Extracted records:
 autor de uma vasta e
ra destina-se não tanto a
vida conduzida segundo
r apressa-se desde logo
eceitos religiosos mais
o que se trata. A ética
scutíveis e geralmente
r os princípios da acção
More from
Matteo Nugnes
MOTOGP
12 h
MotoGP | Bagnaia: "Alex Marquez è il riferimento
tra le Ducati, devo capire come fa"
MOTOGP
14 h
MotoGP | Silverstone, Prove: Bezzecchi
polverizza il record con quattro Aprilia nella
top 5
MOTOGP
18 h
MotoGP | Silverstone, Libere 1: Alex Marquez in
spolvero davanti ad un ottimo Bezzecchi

...

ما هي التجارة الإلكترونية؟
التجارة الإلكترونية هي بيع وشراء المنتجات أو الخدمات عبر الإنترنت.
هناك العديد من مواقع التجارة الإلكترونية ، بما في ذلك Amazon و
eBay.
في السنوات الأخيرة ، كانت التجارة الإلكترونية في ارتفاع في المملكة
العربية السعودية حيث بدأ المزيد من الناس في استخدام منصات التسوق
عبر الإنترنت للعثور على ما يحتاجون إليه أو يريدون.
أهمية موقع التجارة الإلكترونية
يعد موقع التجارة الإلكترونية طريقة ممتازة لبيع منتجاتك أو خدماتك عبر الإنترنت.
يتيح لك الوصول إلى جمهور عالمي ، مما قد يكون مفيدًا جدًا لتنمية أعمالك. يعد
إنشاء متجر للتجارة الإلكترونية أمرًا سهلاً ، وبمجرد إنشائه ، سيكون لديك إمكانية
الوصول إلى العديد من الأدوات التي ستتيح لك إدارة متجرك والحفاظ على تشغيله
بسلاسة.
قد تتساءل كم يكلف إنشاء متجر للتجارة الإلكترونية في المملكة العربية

__Exercise aim__.
Which lines hold the string "التجارة"? Copy all of them from the data above.

__Written reply__.
ما هي التجارة الإلكترونية؟
التجارة الإلكترونية هي بيع وشراء المنتجات أو الخدمات عبر الإنترنت.
هناك العديد من مواقع التجارة الإلكترونية ، بما في ذلك Amazon و
في السنوات الأخيرة ، كانت التجارة الإلكترونية في ارتفاع في المملكة
أهمية موقع التجارة الإلكترونية
يعد موقع التجارة الإلكترونية طريقة ممتازة لبيع منتجاتك أو خدماتك عبر الإنترنت.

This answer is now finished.